O que Cristina Roldão pede é que "não se oculte a violência" do colonialismo português, para "não dar ferramentas a que se desconstrua o racismo na sociedade portuguesa" atual. Tudo porque o racismo, com segmentação étnica dos povos colonizados, foi a forma de um "império, que foi sempre semiperiférico, construir o seu poder".
"Na história portuguesa, o passado colonial está tão vivo nas pessoas que estão presentes nas instituições que resistem e que são continuações diretas" do domínio sobre outros povos, que "eu não posso ignorar os problemas do passado sem reconhecer privilégios que persistem na sociedade" de hoje, salientou.
Este sentimento de superioridade cultural branca em Portugal é evidente nos estudos feitos.
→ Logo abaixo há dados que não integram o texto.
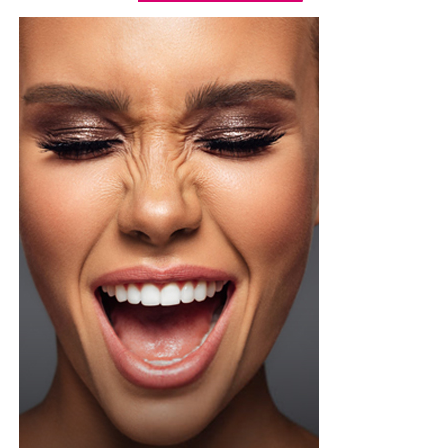
paired it with a high-waisted, tailored white short with
front pleats, neatly tucked in and secured with a slim
brown leather belt. Her hair was styled into a smooth,
low ponytail with a clean center part, falling over her
right shoulder in soft, defined curls. Minimalist
accessories was what she used, stud earrings, a silver
wristwatch with a metallic strap. Her makeup was in
warm nude shades.
Oluwani Moduroti
Photo: Getty Images
Druski in Louis Vuitton
Photo: Instagram/Mercyeke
Um inquérito recente, promovido pelo Instituto de Ciências Sociais, indica que mais de metade da população portuguesa "acredita que há raças superiores a outras do ponto de vista biológico e do ponto de vista civilizacional e cultural".
"Nós não podemos passar uma ideia de que está tudo bem sem resolver isto primeiro", afirmou a investigadora que criticou o uso do discurso intercultural, sem o reconhecimento do passado.
O conceito teórico da interculturalidade, em que há um convívio entre várias culturas, hoje "casa bem demais com o lusotropicalismo", uma doutrina promovida pelo Estado Novo que referia que os portugueses tiveram um colonialismo mais suave que outros impérios.
Noutros países, este debate no reconhecimento dos erros do passado está mais avançado.
O atraso em Portugal, referiu Cristina Roldão, tem a ver "com a própria a própria especificidade do colonialismo português, que é um colonialismo com fascismo", que mistura as "condições de opressão e de bloqueio", o que dificulta uma "a possibilidade de uma narrativa crítica".
E a socióloga pede que Portugal olhe para o exemplo inglês ou brasileiro, onde esse debate está mais avançado, e recolha contributos dos países africanos de língua portuguesa.
"É preciso contar outra história, incluir outras perspetivas, porque há um historial de muita violência que é preciso assumir" e que esse "passado ainda influencia muito o nosso presente", resumiu.
Para tal, é necessário assegurar maior diversidade em vários pontos da sociedade e, no caso do ensino, faltam currículos que incluem estas preocupações, mas também uma "maior representatividade étnico racial do corpo docente".
"Não estou a defender quotas, isso é outra discussão, mas nós precisamos também de ter mais pessoas negras a dar aulas. Não estou a dizer que só as pessoas negras é que podem estudar o passado colonial português, mas também têm que estar presentes nessa discussão e naquilo que é o pensamento sobre a pedagogia em Portugal", concluiu.